DIRECTIONS FOR THIS TASK: Down to the last line below, write out every line exactly, starting with the one that contains "Animation hebdomadaire d’ateliers" and leaving out the pictures.

——

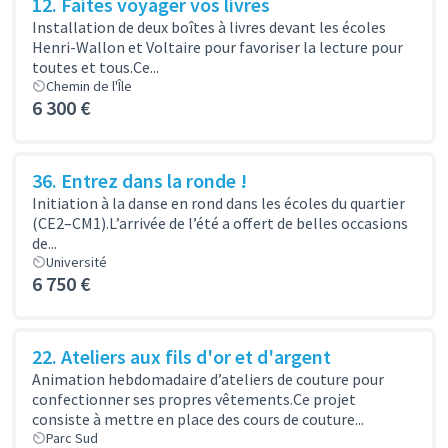
12. Faites voyager vos livres
Installation de deux boîtes à livres devant les écoles
Henri-Wallon et Voltaire pour favoriser la lecture pour
toutes et tous.Ce...
Chemin de l'Île
6 300 €
36. Entrez dans la ronde !
Initiation à la danse en rond dans les écoles du quartier
(CE2–CM1).L’arrivée de l’été a offert de belles occasions
de...
Université
6 750 €
22. Ateliers aux fils d'or et d'argent
Animation hebdomadaire d’ateliers de couture pour
confectionner ses propres vêtements.Ce projet
consiste à mettre en place des cours de couture...
Parc Sud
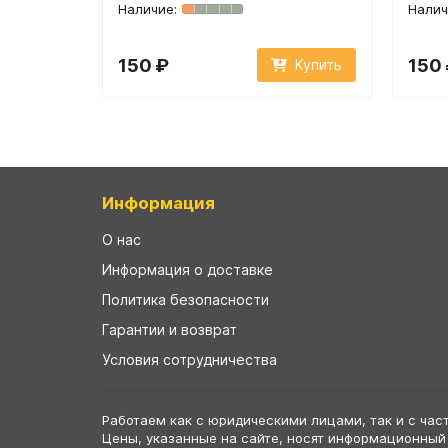
150 ₽
150
Купить
Информация
О нас
Информация о доставке
Политика безопасности
Гарантии и возврат
Условия сотрудничества
Работаем как с юридическими лицами, так и с час
Цены, указанные на сайте, носят информационный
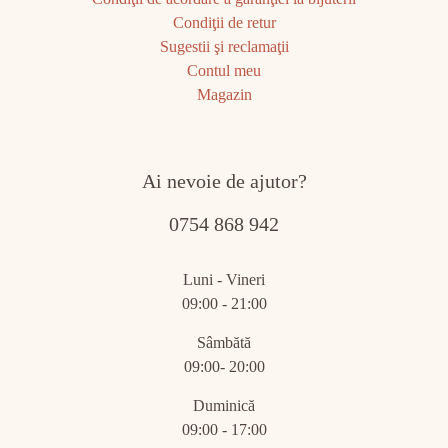
Condiţii de retur
Sugestii şi reclamaţii
Contul meu
Magazin
Ai nevoie de ajutor?
0754 868 942
Luni - Vineri
09:00 - 21:00
Sâmbătă
09:00- 20:00
Duminică
09:00 - 17:00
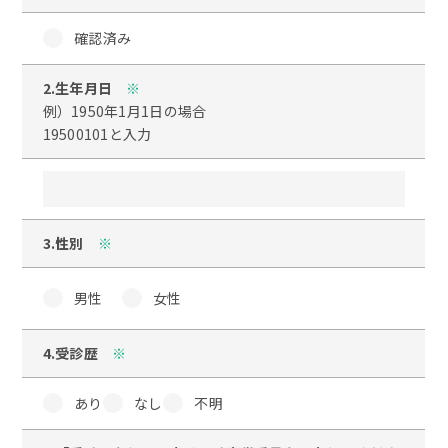
確認済み
2.生年月日
※
例）1950年1月1日の場合
19500101と入力
3.性別
※
男性
女性
4.受診歴
※
あり
なし
不明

——

RESPONSE:
Animation hebdomadaire d’ateliers de couture pour
confectionner ses propres vêtements.Ce projet
consiste à mettre en place des cours de couture...
Parc Sud
150 ₽
150
Купить
Информация
О нас
Информация о доставке
Политика безопасности
Гарантии и возврат
Условия сотрудничества
Работаем как с юридическими лицами, так и с час
Цены, указанные на сайте, носят информационный
Condiţii de retur
Sugestii şi reclamaţii
Contul meu
Magazin
Ai nevoie de ajutor?
0754 868 942
Luni - Vineri
09:00 - 21:00
Sâmbătă
09:00- 20:00
Duminică
09:00 - 17:00
確認済み
2.生年月日
※
例）1950年1月1日の場合
19500101と入力
3.性別
※
男性
女性
4.受診歴
※
あり
なし
不明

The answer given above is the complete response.